6年目の斎藤佑樹に首脳陣が求める「現実的なライン」

2016年01月06日 16時00分

今年の斎藤は自主トレから精力的だ

 日本ハム・斎藤佑樹投手(27)が5日、千葉・鎌ケ谷の二軍施設で自主トレを公開した。約1時間半の練習の中で捕手を座らせて15球の初ブルペン投球を披露し「毎年目標を達成できていないんですけど、チームの優勝のために少しでも力になりたい。必死になってやらないといけない年。最低でも去年より勝たないといけない」と6年目の今季に期する思いを語った。

 昨年は1勝3敗、防御率5・74。右肩痛を発症した2013年からの3年間は19試合(72回1/3)で3勝5敗、防御率5・85と苦戦している。ルーキーイヤーから2年連続出場した球宴にも選出されることなく、中田や大谷がその中心になりつつある侍ジャパン入り、来春に迫った第4回WBCへの出場も現時点では完全に構想外だ。

 早実時代、夏の甲子園で大旋風を巻き起こし、あの田中将大率いる駒大苫小牧を決勝で延長再試合の末破り日本一。早大に進んでからも1年春からベストナインに輝き4年秋にはリーグ戦優勝、神宮大会も制して大学日本一の栄光をつかんだのも遠い過去となりつつある。

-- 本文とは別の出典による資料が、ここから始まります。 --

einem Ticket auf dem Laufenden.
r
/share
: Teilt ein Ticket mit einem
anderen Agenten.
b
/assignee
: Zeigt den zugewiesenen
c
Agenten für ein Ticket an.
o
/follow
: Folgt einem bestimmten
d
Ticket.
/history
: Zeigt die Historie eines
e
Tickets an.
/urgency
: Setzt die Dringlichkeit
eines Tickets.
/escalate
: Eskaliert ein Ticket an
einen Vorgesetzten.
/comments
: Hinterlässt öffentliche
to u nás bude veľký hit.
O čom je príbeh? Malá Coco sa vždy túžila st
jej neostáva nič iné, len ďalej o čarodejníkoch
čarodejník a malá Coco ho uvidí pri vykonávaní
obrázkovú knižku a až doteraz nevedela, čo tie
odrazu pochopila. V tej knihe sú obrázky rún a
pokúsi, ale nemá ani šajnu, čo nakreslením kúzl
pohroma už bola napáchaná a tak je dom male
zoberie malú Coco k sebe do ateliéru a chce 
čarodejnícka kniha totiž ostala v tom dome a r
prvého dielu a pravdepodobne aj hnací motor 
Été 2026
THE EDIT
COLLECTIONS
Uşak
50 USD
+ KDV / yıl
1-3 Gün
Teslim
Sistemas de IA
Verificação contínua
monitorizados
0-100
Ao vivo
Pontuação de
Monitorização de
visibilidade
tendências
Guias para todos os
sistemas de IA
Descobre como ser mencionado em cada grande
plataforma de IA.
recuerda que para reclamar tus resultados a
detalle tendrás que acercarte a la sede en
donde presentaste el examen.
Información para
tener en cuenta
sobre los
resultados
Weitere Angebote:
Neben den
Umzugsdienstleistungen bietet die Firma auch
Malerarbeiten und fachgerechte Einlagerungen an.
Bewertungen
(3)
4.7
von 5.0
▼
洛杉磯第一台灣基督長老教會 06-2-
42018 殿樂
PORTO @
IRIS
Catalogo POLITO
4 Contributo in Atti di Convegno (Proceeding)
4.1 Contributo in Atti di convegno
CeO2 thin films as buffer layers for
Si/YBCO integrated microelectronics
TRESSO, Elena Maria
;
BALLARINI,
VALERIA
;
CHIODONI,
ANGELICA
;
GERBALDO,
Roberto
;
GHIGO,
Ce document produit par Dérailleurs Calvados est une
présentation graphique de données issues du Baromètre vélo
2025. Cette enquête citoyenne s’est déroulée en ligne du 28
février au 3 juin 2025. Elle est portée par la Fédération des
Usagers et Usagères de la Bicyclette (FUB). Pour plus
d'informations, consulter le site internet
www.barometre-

 栗山監督はこの日の日本ハム東京支社の年頭式典で「自分が監督になった年(12年)に、なんであいつが開幕に投げたかの理由を本人は知っている。彼に対する信頼は一切揺らいでいないし、それを引き出してやりたい」と斎藤を擁護。生き馬の目を抜くこの競争社会でまだ斎藤の再起を信じてやまない。ただ、首脳陣が目指す斎藤の到達点はヤンキース・田中を基準とする幻想ではなく現実的なラインだ。昨年まで投手コーチを務めていた厚沢ベンチコーチは、何度となく「彼の良さは6回3失点でゲームを作れること。みんなビタビタ(抑える投球)をイメージするのは良くない」とその特性を強調していた。再起へのカギは、見る側がハードルをいかに下げるかが重要なポイントなのかもしれない。